The communication style in Japan is a case in point. Providing direct feedback is the culture in Germany, versus indirect feedback in Japan. Japan’s decision-making is consensual, whereas in India, it is largely top-down and so on.
Our India Global Capability Centers (GCCs) leaders are versatile and adaptive. When they speak to their peers, counterparts, and bosses in the US, they are explicit in their communication. But when they provide feedback to their teams in India, they sugarcoat it. This is partly cultural, and partly to avoid escalation from HR.
To truly transform the current GCC model, the silos between companies across verticals need to be broken. In this image, we have just plotted three value chains, but this holds true across multiple other verticals.
Companies across the Healthcare value chain, starting from providers such as Providence, payers such as United Health, medical devices companies and pharmaceutical companies such as GE and Regeneron are present in India.
Companies across the Automotive ecosystem, starting from luxury OEMs such as Mercedes-Benz, tier-1 suppliers such as Continental, and chip manufacturers such as Texas Instruments – all have GCCs in India.
Similarly, in the Enterprise Software stack, India houses Hyperscalers, ERP providers, and next-generation experience platforms such as ServiceNow, and vertical and horizontal companies – all have a presence in India.

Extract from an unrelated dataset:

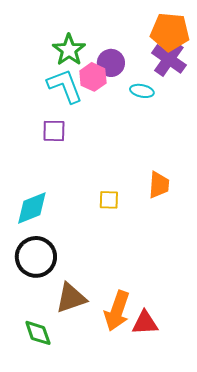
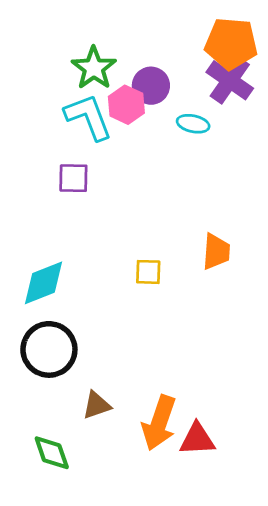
brown triangle: (71, 298) -> (97, 405), size x0.7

Though these companies across the value chain closely collaborate in headquarters, their relationship in India is non-existent. The teams that work together in India, often liaise through the headquarters.
If we can create strong relationships and collaboration within India, this will exponentially improve ecosystem capabilities. Some companies have dedicated teams and programs within their GCCs to help them co-innovate with their partners and suppliers. However, this model will bring in exponential outcomes, only when it is adopted universally.

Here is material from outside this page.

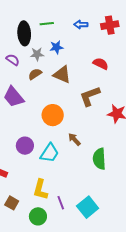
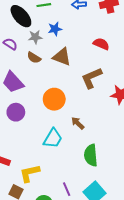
black ellipse: (24, 33) -> (21, 16), turned -35
brown semicircle: (35, 74) -> (34, 58), turned -112
purple circle: (25, 146) -> (16, 112), moved
green semicircle: (99, 159) -> (91, 155), moved
yellow L-shape: (40, 190) -> (30, 173), moved, turned 65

Though the India Capability Stack is strong, it needs to be augmented as we move ahead and transform the current GCC model. India is part of global companies’ China + 1 strategy for manufacturing. We will witness a massive increase in manufacturing exports.

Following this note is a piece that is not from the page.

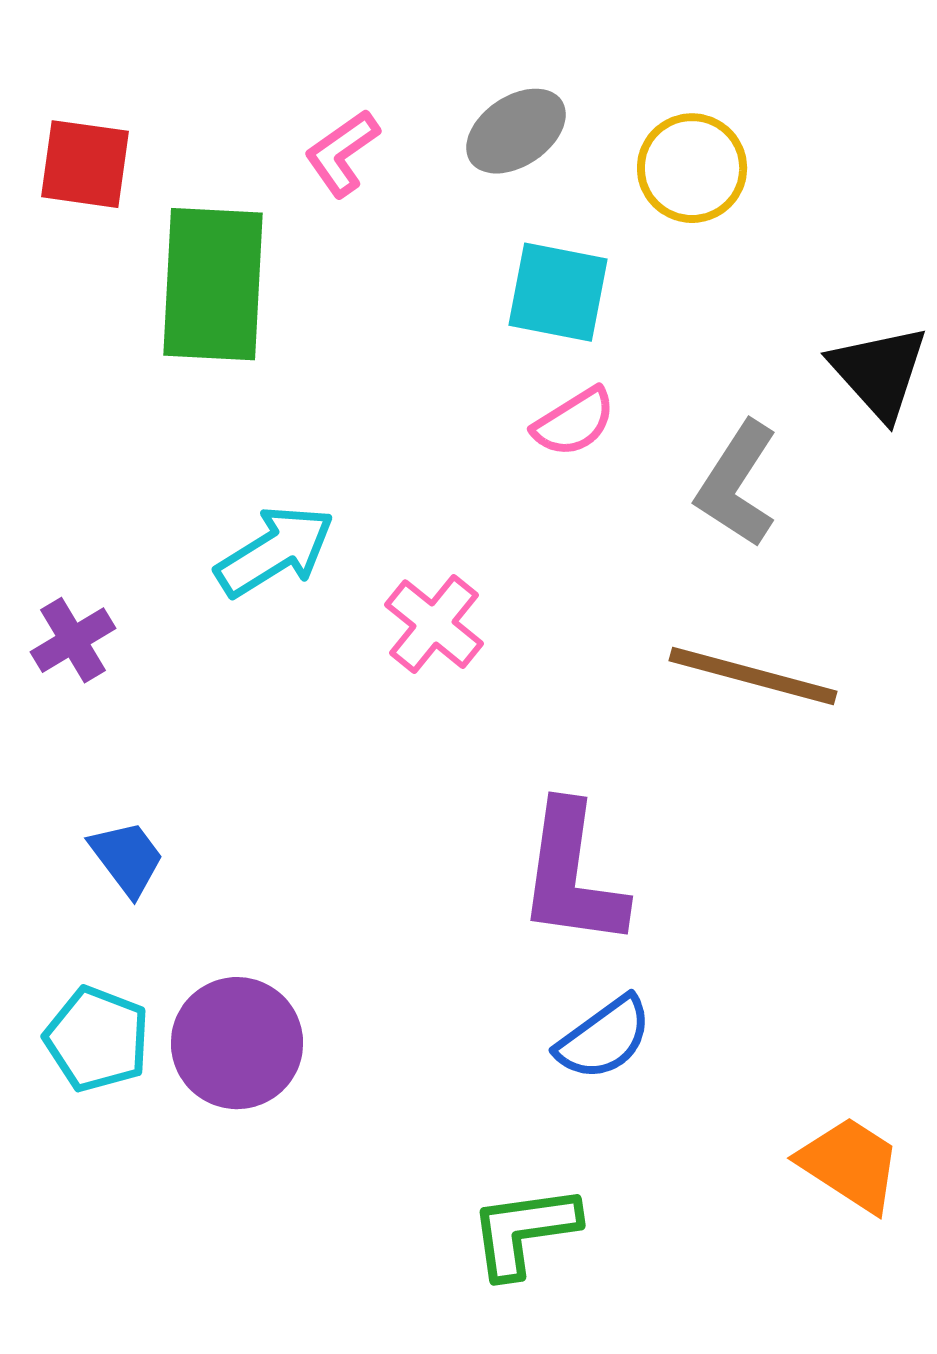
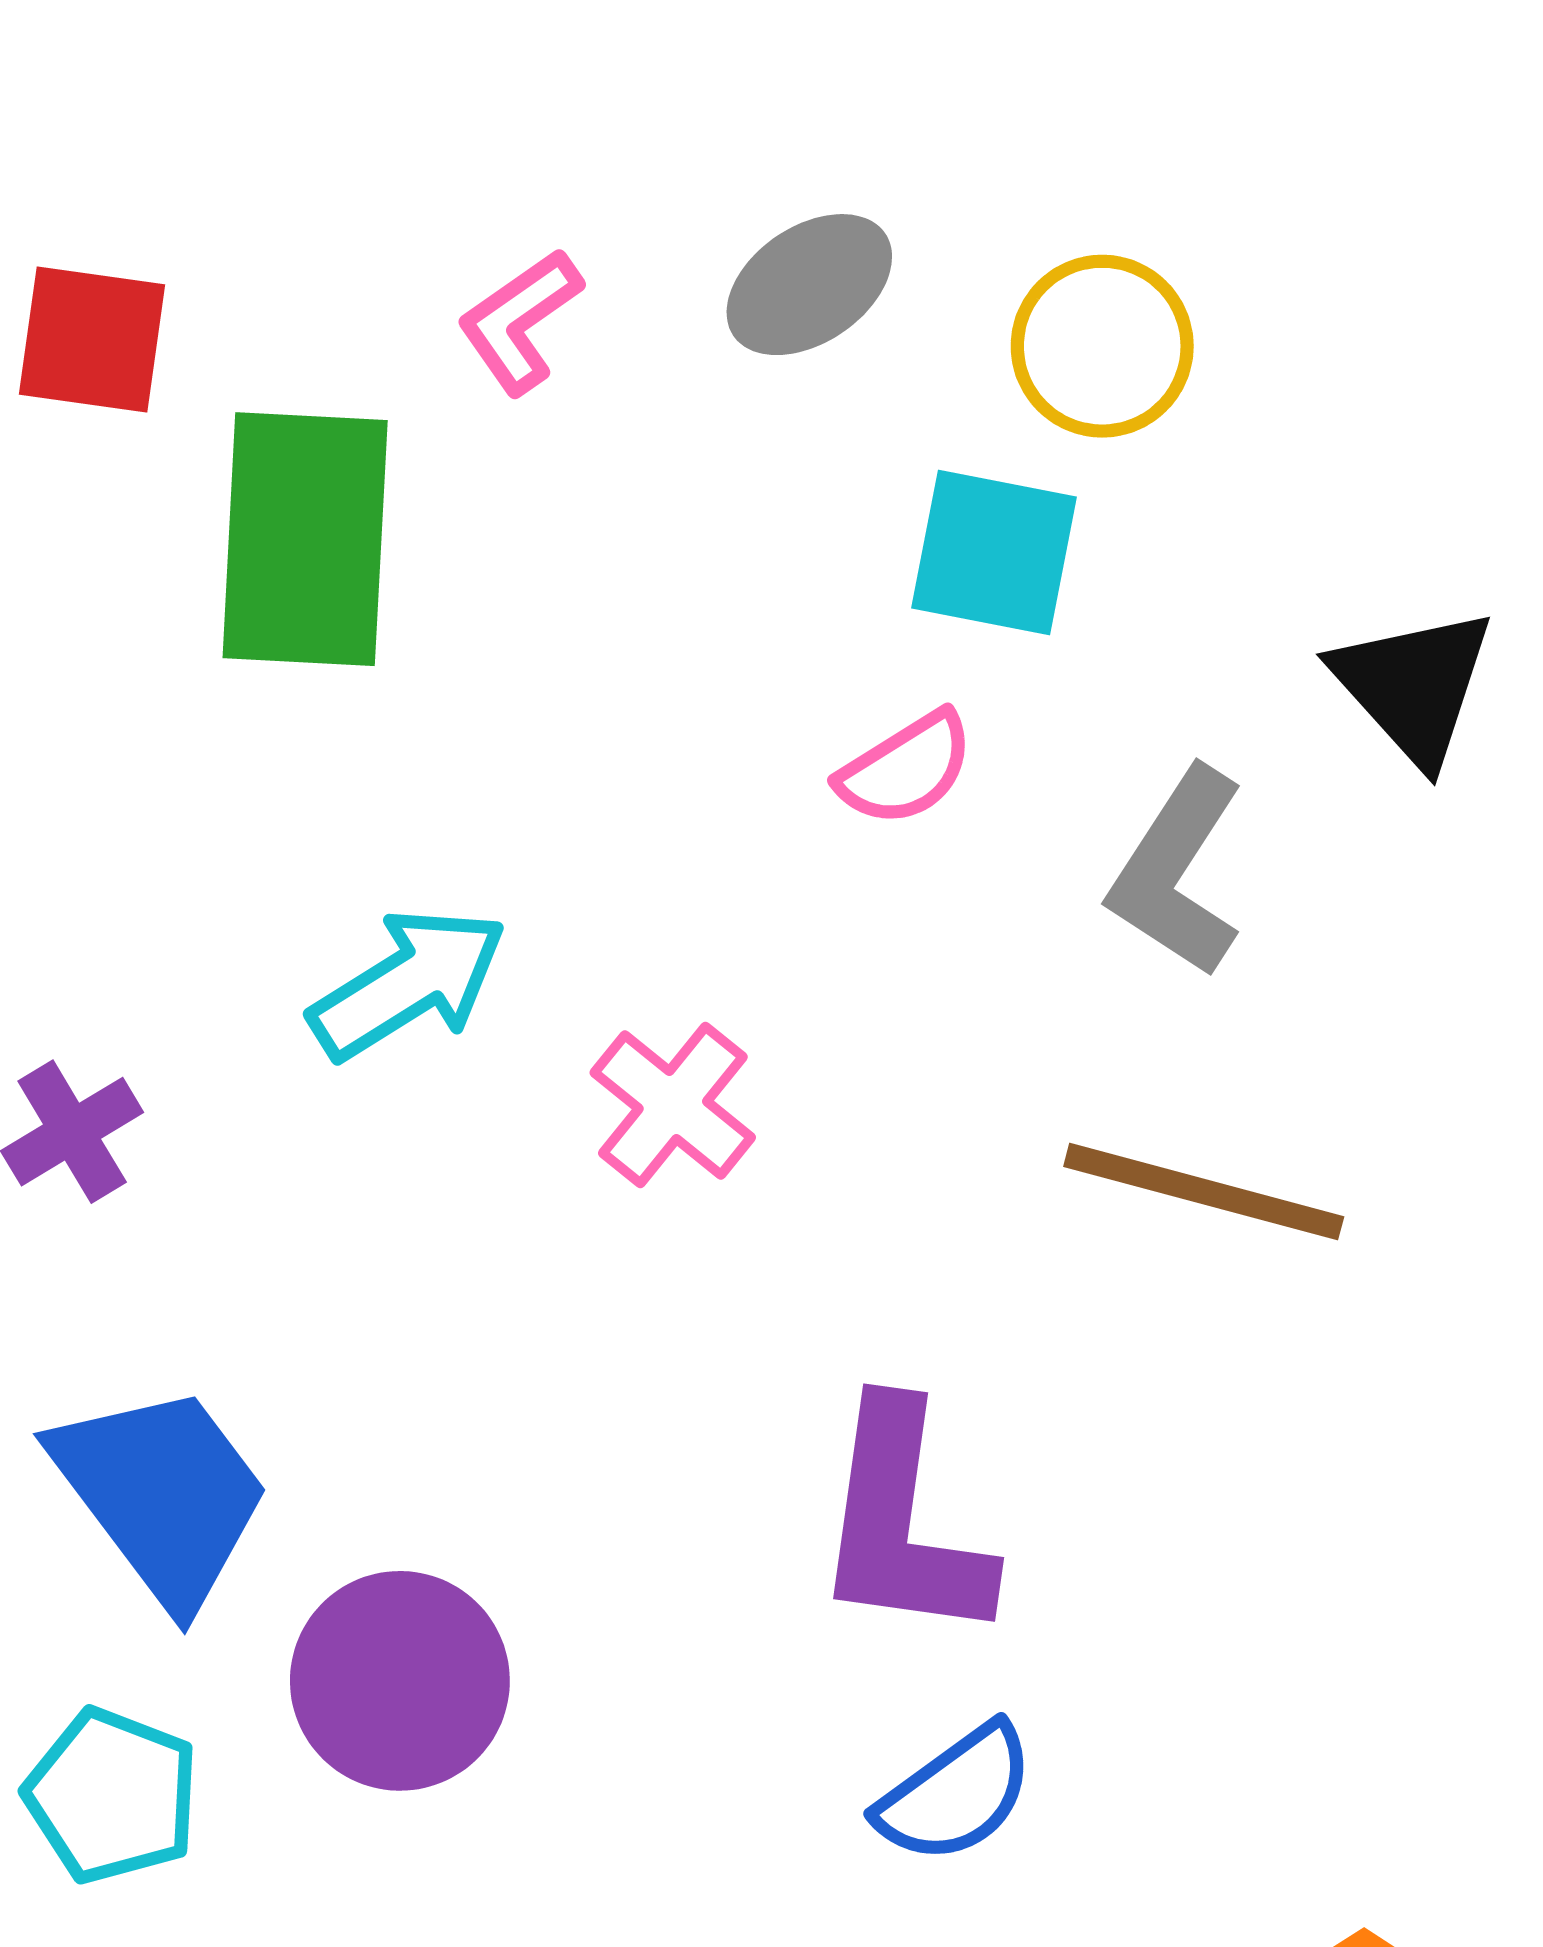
cyan square: (558, 292) -> (994, 553), moved
blue trapezoid: (127, 858) -> (162, 1494), size x1.8
purple circle: (237, 1043) -> (400, 1681), moved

We also have an opportunity to become leaders in sustainability engineering across new material capability, engineering for circularity and sustainability, focusing on both EV and hydrogen and using digital technologies for monitoring and compliance.
One of the biggest augmentations for the India Capability Stack is the abundant talent in India. The biggest complaint about the Indian technology ecosystem is that even though we have close to 2.3 Mn STEM students graduating every year, there is a dearth of experienced engineers.
We need to turn this into our strength by leveraging new AI technologies to augment this vast talent pool. We should transform the traditional apprentice model of training using AI and build our engineers’ domain and business capabilities within a short period.
Top engineers from the top schools in India want to work at GCCs. It is our job to provide them the right opportunities, train them, fight for them, and build an infrastructure to provide them a level playing field. The dreams of such engineers in on our shoulders. We should give them a fighting chance.
The current GCC model will undergo a metamorphosis in the next 6-7 years, paving the way for a new role for India GCCs. One where India will be a hub of breakthrough innovations, and global leadership capable of driving net zero targets and building a strong talent pipeline for the future.
As GCCs evolve and newer GCCs are set up at higher maturity than ever before, it is a matter of time before India GCCs will become true partners of headquarters, or transition into headquarters as such. The vision for 2030 is not only bold, but a definite possibility, if the GCCs play their cards right.